[Data records]
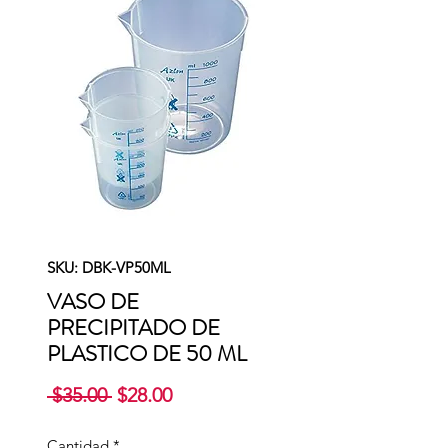
SKU: DBK-VP50ML
VASO DE
PRECIPITADO DE
PLASTICO DE 50 ML
Precio
Precio
 $35.00 
$28.00
de
oferta
Cantidad
*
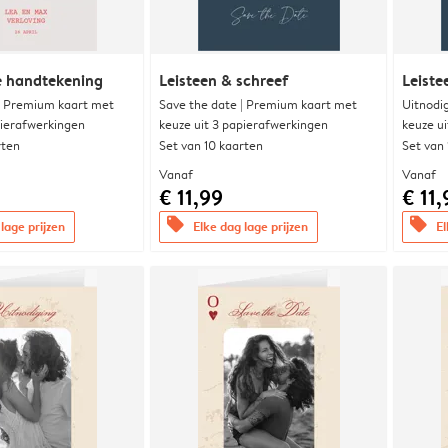
e handtekening
Leisteen & schreef
Leiste
| Premium kaart met
Save the date | Premium kaart met
Uitnodi
pierafwerkingen
keuze uit 3 papierafwerkingen
keuze u
rten
Set van 10 kaarten
Set van
Vanaf
Vanaf
€ 11,99
€ 11,
offers
offers
lage prijzen
Elke dag lage prijzen
El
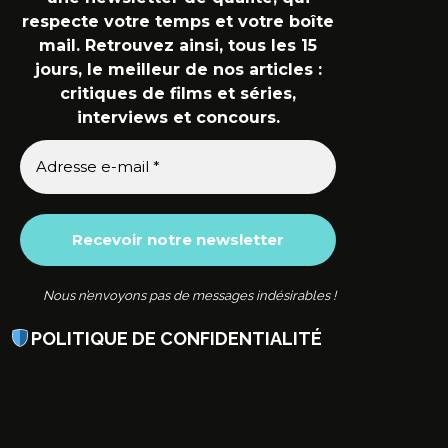
respecte votre temps et votre boîte
mail. Retrouvez ainsi, tous les 15
jours, le meilleur de nos articles :
critiques de films et séries,
interviews et concours.
Nous n’envoyons pas de messages indésirables !
POLITIQUE DE CONFIDENTIALITÉ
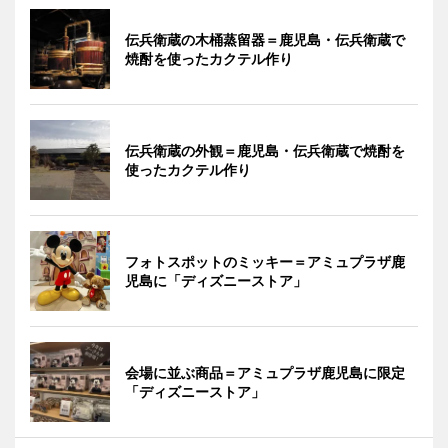
伝兵衛蔵の木桶蒸留器＝鹿児島・伝兵衛蔵で
焼酎を使ったカクテル作り
伝兵衛蔵の外観＝鹿児島・伝兵衛蔵で焼酎を
使ったカクテル作り
フォトスポットのミッキー＝アミュプラザ鹿
児島に「ディズニーストア」
会場に並ぶ商品＝アミュプラザ鹿児島に限定
「ディズニーストア」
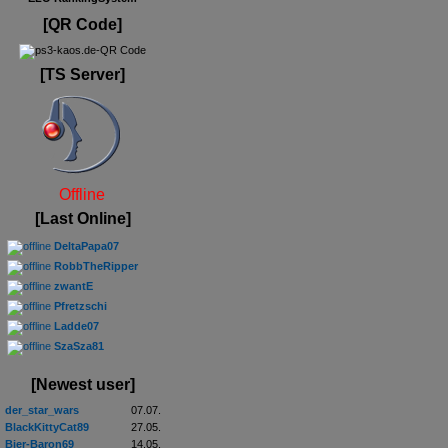
[QR Code]
[TS Server]
Offline
[Last Online]
DeltaPapa07
RobbTheRipper
zwantE
Pfretzschi
Ladde07
SzaSza81
[Newest user]
der_star_wars
07.07.
BlackKittyCat89
27.05.
Bier-Baron69
14.05.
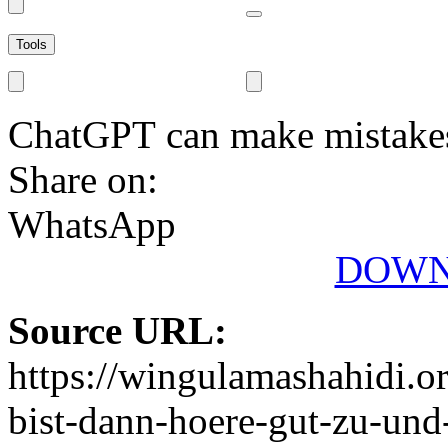
Tools
ChatGPT can make mistake
Share on:
WhatsApp
DOWN
Source URL:
https://wingulamashahidi.o
bist-dann-hoere-gut-zu-und-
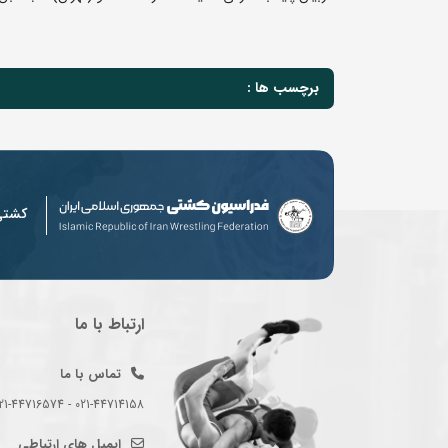
برچسب ها :
کشت
ارتباط با ما
تماس با ما
021-44714158 - 021-44716574 - 021-44714489
ایمیل های ارتباطی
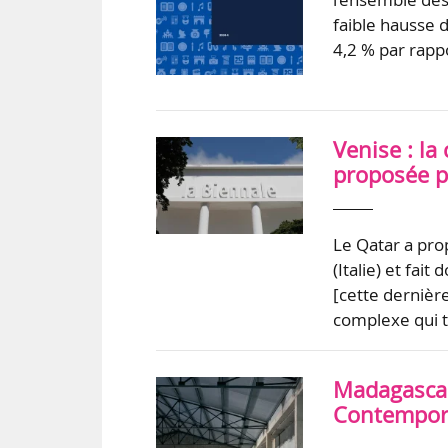
faible hausse 
4,2 % par rappo
Venise : la
proposée pa
Le Qatar a prop
(Italie) et fai
[cette dernièr
complexe qui t
Madagascar
Contempora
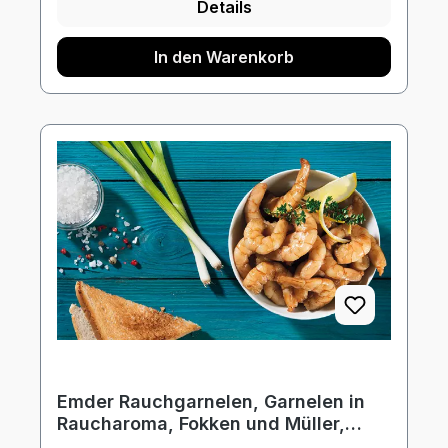
Details
In den Warenkorb
Emder Rauchgarnelen, Garnelen in
Raucharoma, Fokken und Müller,
500g Schale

-- Assignment --
Search the entries above for "keuze". Return every line that has it.

-- Solution to this exercise --
keuze uit 3 papierafwerkingen
keuze u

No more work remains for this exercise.